> Aim of the exercise
Transcribe the records that follow in their entirety, omitting any pictures.

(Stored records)
------------
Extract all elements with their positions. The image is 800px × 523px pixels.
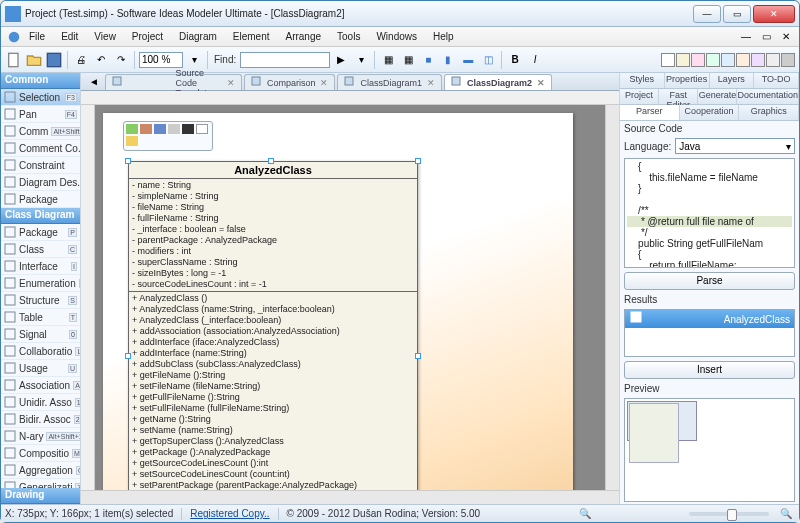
panel-tab-layers[interactable]: Layers xyxy=(710,73,755,88)
diagram-page[interactable]: AnalyzedClass - name : String- simpleNam… xyxy=(103,113,573,490)
color-chip-6[interactable] xyxy=(736,53,750,67)
menu-windows[interactable]: Windows xyxy=(368,29,425,44)
tool-compositio[interactable]: CompositioM xyxy=(1,445,80,462)
panel-tab-styles[interactable]: Styles xyxy=(620,73,665,88)
tool-commentco[interactable]: Comment Co.. xyxy=(1,140,80,157)
mdi-min-icon[interactable]: — xyxy=(737,28,755,46)
undo-icon[interactable]: ↶ xyxy=(92,51,110,69)
tool-class[interactable]: ClassC xyxy=(1,241,80,258)
floating-toolbar[interactable] xyxy=(123,121,213,151)
grid-icon[interactable]: ▦ xyxy=(379,51,397,69)
tool-unidirasso[interactable]: Unidir. Asso1 xyxy=(1,394,80,411)
bold-icon[interactable]: B xyxy=(506,51,524,69)
color-chip-8[interactable] xyxy=(766,53,780,67)
zoom-slider[interactable] xyxy=(689,512,769,516)
layout1-icon[interactable]: ■ xyxy=(419,51,437,69)
menu-file[interactable]: File xyxy=(21,29,53,44)
tool-table[interactable]: TableT xyxy=(1,309,80,326)
panel-tab-parser[interactable]: Parser xyxy=(620,105,680,120)
panel-tab-graphics[interactable]: Graphics xyxy=(739,105,799,120)
tool-aggregation[interactable]: AggregationG xyxy=(1,462,80,479)
status-registration[interactable]: Registered Copy.. xyxy=(190,508,269,519)
menu-tools[interactable]: Tools xyxy=(329,29,368,44)
tab-sourcecodetemplat[interactable]: Source Code Templat...✕ xyxy=(105,74,242,90)
color-chip-9[interactable] xyxy=(781,53,795,67)
tool-package[interactable]: PackageP xyxy=(1,224,80,241)
tool-nary[interactable]: N-aryAlt+Shift+1 xyxy=(1,428,80,445)
scrollbar-vertical[interactable] xyxy=(605,105,619,490)
tool-comm[interactable]: CommAlt+Shift+1 xyxy=(1,123,80,140)
layout4-icon[interactable]: ◫ xyxy=(479,51,497,69)
tool-usage[interactable]: UsageU xyxy=(1,360,80,377)
panel-tab-fasteditor[interactable]: Fast Editor xyxy=(659,89,698,104)
panel-tab-properties[interactable]: Properties xyxy=(665,73,710,88)
menu-help[interactable]: Help xyxy=(425,29,462,44)
tab-nav-left-icon[interactable]: ◄ xyxy=(85,72,103,90)
results-list[interactable]: AnalyzedClass xyxy=(624,309,795,357)
color-chip-2[interactable] xyxy=(676,53,690,67)
tab-close-icon[interactable]: ✕ xyxy=(427,78,435,88)
toolbox-cat-common[interactable]: Common xyxy=(1,73,80,89)
color-chip-3[interactable] xyxy=(691,53,705,67)
panel-tab-documentation[interactable]: Documentation xyxy=(737,89,799,104)
find-options-icon[interactable]: ▾ xyxy=(352,51,370,69)
tool-association[interactable]: AssociationA xyxy=(1,377,80,394)
italic-icon[interactable]: I xyxy=(526,51,544,69)
tab-comparison[interactable]: Comparison✕ xyxy=(244,74,336,90)
panel-tab-generate[interactable]: Generate xyxy=(698,89,737,104)
new-icon[interactable] xyxy=(5,51,23,69)
open-icon[interactable] xyxy=(25,51,43,69)
app-menu-icon[interactable] xyxy=(7,30,21,44)
toolbox-cat-drawing[interactable]: Drawing xyxy=(1,488,80,504)
zoom-out-icon[interactable]: 🔍 xyxy=(576,505,594,523)
panel-tab-todo[interactable]: TO-DO xyxy=(754,73,799,88)
zoom-dropdown-icon[interactable]: ▾ xyxy=(185,51,203,69)
tool-enumeration[interactable]: EnumerationE xyxy=(1,275,80,292)
class-operations[interactable]: + AnalyzedClass ()+ AnalyzedClass (name:… xyxy=(129,292,417,490)
language-combo[interactable]: Java▾ xyxy=(675,138,795,154)
scrollbar-horizontal[interactable] xyxy=(81,490,619,504)
menu-element[interactable]: Element xyxy=(225,29,278,44)
tool-collaboratio[interactable]: CollaboratioL xyxy=(1,343,80,360)
tool-signal[interactable]: Signal0 xyxy=(1,326,80,343)
color-chip-5[interactable] xyxy=(721,53,735,67)
toolbox-cat-classdiagram[interactable]: Class Diagram xyxy=(1,208,80,224)
color-chip-4[interactable] xyxy=(706,53,720,67)
find-next-icon[interactable]: ▶ xyxy=(332,51,350,69)
class-name[interactable]: AnalyzedClass xyxy=(129,162,417,179)
find-input[interactable] xyxy=(240,52,330,68)
tool-bidirassoc[interactable]: Bidir. Assoc2 xyxy=(1,411,80,428)
layout2-icon[interactable]: ▮ xyxy=(439,51,457,69)
tab-close-icon[interactable]: ✕ xyxy=(537,78,545,88)
tool-constraint[interactable]: Constraint xyxy=(1,157,80,174)
menu-diagram[interactable]: Diagram xyxy=(171,29,225,44)
close-button[interactable]: ✕ xyxy=(753,5,795,23)
result-item[interactable]: AnalyzedClass xyxy=(625,310,794,328)
code-preview[interactable]: { this.fileName = fileName } /** * @retu… xyxy=(624,158,795,268)
mdi-close-icon[interactable]: ✕ xyxy=(777,28,795,46)
tab-close-icon[interactable]: ✕ xyxy=(320,78,328,88)
panel-tab-project[interactable]: Project xyxy=(620,89,659,104)
preview-panel[interactable] xyxy=(624,398,795,502)
parse-button[interactable]: Parse xyxy=(624,272,795,290)
mdi-max-icon[interactable]: ▭ xyxy=(757,28,775,46)
class-attributes[interactable]: - name : String- simpleName : String- fi… xyxy=(129,179,417,292)
zoom-combo[interactable] xyxy=(139,52,183,68)
tool-package[interactable]: Package xyxy=(1,191,80,208)
maximize-button[interactable]: ▭ xyxy=(723,5,751,23)
menu-edit[interactable]: Edit xyxy=(53,29,86,44)
insert-button[interactable]: Insert xyxy=(624,361,795,379)
tool-structure[interactable]: StructureS xyxy=(1,292,80,309)
tool-interface[interactable]: InterfaceI xyxy=(1,258,80,275)
minimize-button[interactable]: — xyxy=(693,5,721,23)
tool-generalizati[interactable]: GeneralizatiZ xyxy=(1,479,80,488)
redo-icon[interactable]: ↷ xyxy=(112,51,130,69)
color-chip-1[interactable] xyxy=(661,53,675,67)
save-icon[interactable] xyxy=(45,51,63,69)
tab-classdiagram2[interactable]: ClassDiagram2✕ xyxy=(444,74,552,90)
tab-classdiagram1[interactable]: ClassDiagram1✕ xyxy=(337,74,442,90)
layout3-icon[interactable]: ▬ xyxy=(459,51,477,69)
tab-close-icon[interactable]: ✕ xyxy=(227,78,235,88)
class-element[interactable]: AnalyzedClass - name : String- simpleNam… xyxy=(128,161,418,490)
menu-view[interactable]: View xyxy=(86,29,124,44)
------------
> Answer box
Extract all elements with their positions. The image is 800px × 523px pixels.
panel-tab-layers[interactable]: Layers xyxy=(710,73,755,88)
diagram-page[interactable]: AnalyzedClass - name : String- simpleNam… xyxy=(103,113,573,490)
color-chip-6[interactable] xyxy=(736,53,750,67)
menu-windows[interactable]: Windows xyxy=(368,29,425,44)
tool-compositio[interactable]: CompositioM xyxy=(1,445,80,462)
panel-tab-styles[interactable]: Styles xyxy=(620,73,665,88)
tool-commentco[interactable]: Comment Co.. xyxy=(1,140,80,157)
mdi-min-icon[interactable]: — xyxy=(737,28,755,46)
undo-icon[interactable]: ↶ xyxy=(92,51,110,69)
tool-class[interactable]: ClassC xyxy=(1,241,80,258)
floating-toolbar[interactable] xyxy=(123,121,213,151)
grid-icon[interactable]: ▦ xyxy=(379,51,397,69)
tool-unidirasso[interactable]: Unidir. Asso1 xyxy=(1,394,80,411)
bold-icon[interactable]: B xyxy=(506,51,524,69)
color-chip-8[interactable] xyxy=(766,53,780,67)
zoom-slider[interactable] xyxy=(689,512,769,516)
layout1-icon[interactable]: ■ xyxy=(419,51,437,69)
menu-file[interactable]: File xyxy=(21,29,53,44)
tool-table[interactable]: TableT xyxy=(1,309,80,326)
panel-tab-parser[interactable]: Parser xyxy=(620,105,680,120)
panel-tab-graphics[interactable]: Graphics xyxy=(739,105,799,120)
tool-aggregation[interactable]: AggregationG xyxy=(1,462,80,479)
status-registration[interactable]: Registered Copy.. xyxy=(190,508,269,519)
menu-tools[interactable]: Tools xyxy=(329,29,368,44)
tab-sourcecodetemplat[interactable]: Source Code Templat...✕ xyxy=(105,74,242,90)
color-chip-9[interactable] xyxy=(781,53,795,67)
tool-package[interactable]: PackageP xyxy=(1,224,80,241)
tool-nary[interactable]: N-aryAlt+Shift+1 xyxy=(1,428,80,445)
scrollbar-vertical[interactable] xyxy=(605,105,619,490)
tool-comm[interactable]: CommAlt+Shift+1 xyxy=(1,123,80,140)
layout4-icon[interactable]: ◫ xyxy=(479,51,497,69)
tool-usage[interactable]: UsageU xyxy=(1,360,80,377)
panel-tab-fasteditor[interactable]: Fast Editor xyxy=(659,89,698,104)
panel-tab-properties[interactable]: Properties xyxy=(665,73,710,88)
menu-help[interactable]: Help xyxy=(425,29,462,44)
tab-nav-left-icon[interactable]: ◄ xyxy=(85,72,103,90)
results-list[interactable]: AnalyzedClass xyxy=(624,309,795,357)
color-chip-2[interactable] xyxy=(676,53,690,67)
tab-close-icon[interactable]: ✕ xyxy=(427,78,435,88)
toolbox-cat-common[interactable]: Common xyxy=(1,73,80,89)
color-chip-3[interactable] xyxy=(691,53,705,67)
panel-tab-documentation[interactable]: Documentation xyxy=(737,89,799,104)
find-options-icon[interactable]: ▾ xyxy=(352,51,370,69)
tool-association[interactable]: AssociationA xyxy=(1,377,80,394)
italic-icon[interactable]: I xyxy=(526,51,544,69)
tab-comparison[interactable]: Comparison✕ xyxy=(244,74,336,90)
panel-tab-generate[interactable]: Generate xyxy=(698,89,737,104)
new-icon[interactable] xyxy=(5,51,23,69)
open-icon[interactable] xyxy=(25,51,43,69)
app-menu-icon[interactable] xyxy=(7,30,21,44)
toolbox-cat-drawing[interactable]: Drawing xyxy=(1,488,80,504)
zoom-out-icon[interactable]: 🔍 xyxy=(576,505,594,523)
panel-tab-todo[interactable]: TO-DO xyxy=(754,73,799,88)
zoom-dropdown-icon[interactable]: ▾ xyxy=(185,51,203,69)
tool-enumeration[interactable]: EnumerationE xyxy=(1,275,80,292)
class-operations[interactable]: + AnalyzedClass ()+ AnalyzedClass (name:… xyxy=(129,292,417,490)
language-combo[interactable]: Java▾ xyxy=(675,138,795,154)
scrollbar-horizontal[interactable] xyxy=(81,490,619,504)
menu-element[interactable]: Element xyxy=(225,29,278,44)
tool-collaboratio[interactable]: CollaboratioL xyxy=(1,343,80,360)
tool-signal[interactable]: Signal0 xyxy=(1,326,80,343)
color-chip-5[interactable] xyxy=(721,53,735,67)
toolbox-cat-classdiagram[interactable]: Class Diagram xyxy=(1,208,80,224)
color-chip-4[interactable] xyxy=(706,53,720,67)
find-next-icon[interactable]: ▶ xyxy=(332,51,350,69)
class-name[interactable]: AnalyzedClass xyxy=(129,162,417,179)
find-input[interactable] xyxy=(240,52,330,68)
tool-bidirassoc[interactable]: Bidir. Assoc2 xyxy=(1,411,80,428)
layout2-icon[interactable]: ▮ xyxy=(439,51,457,69)
tab-close-icon[interactable]: ✕ xyxy=(537,78,545,88)
tool-constraint[interactable]: Constraint xyxy=(1,157,80,174)
menu-diagram[interactable]: Diagram xyxy=(171,29,225,44)
close-button[interactable]: ✕ xyxy=(753,5,795,23)
result-item[interactable]: AnalyzedClass xyxy=(625,310,794,328)
code-preview[interactable]: { this.fileName = fileName } /** * @retu… xyxy=(624,158,795,268)
mdi-close-icon[interactable]: ✕ xyxy=(777,28,795,46)
tab-close-icon[interactable]: ✕ xyxy=(320,78,328,88)
panel-tab-project[interactable]: Project xyxy=(620,89,659,104)
preview-panel[interactable] xyxy=(624,398,795,502)
parse-button[interactable]: Parse xyxy=(624,272,795,290)
mdi-max-icon[interactable]: ▭ xyxy=(757,28,775,46)
class-attributes[interactable]: - name : String- simpleName : String- fi… xyxy=(129,179,417,292)
zoom-combo[interactable] xyxy=(139,52,183,68)
tool-package[interactable]: Package xyxy=(1,191,80,208)
maximize-button[interactable]: ▭ xyxy=(723,5,751,23)
menu-edit[interactable]: Edit xyxy=(53,29,86,44)
insert-button[interactable]: Insert xyxy=(624,361,795,379)
tool-structure[interactable]: StructureS xyxy=(1,292,80,309)
tool-interface[interactable]: InterfaceI xyxy=(1,258,80,275)
minimize-button[interactable]: — xyxy=(693,5,721,23)
tool-generalizati[interactable]: GeneralizatiZ xyxy=(1,479,80,488)
redo-icon[interactable]: ↷ xyxy=(112,51,130,69)
color-chip-1[interactable] xyxy=(661,53,675,67)
save-icon[interactable] xyxy=(45,51,63,69)
tab-classdiagram2[interactable]: ClassDiagram2✕ xyxy=(444,74,552,90)
tab-classdiagram1[interactable]: ClassDiagram1✕ xyxy=(337,74,442,90)
layout3-icon[interactable]: ▬ xyxy=(459,51,477,69)
tab-close-icon[interactable]: ✕ xyxy=(227,78,235,88)
class-element[interactable]: AnalyzedClass - name : String- simpleNam… xyxy=(128,161,418,490)
menu-view[interactable]: View xyxy=(86,29,124,44)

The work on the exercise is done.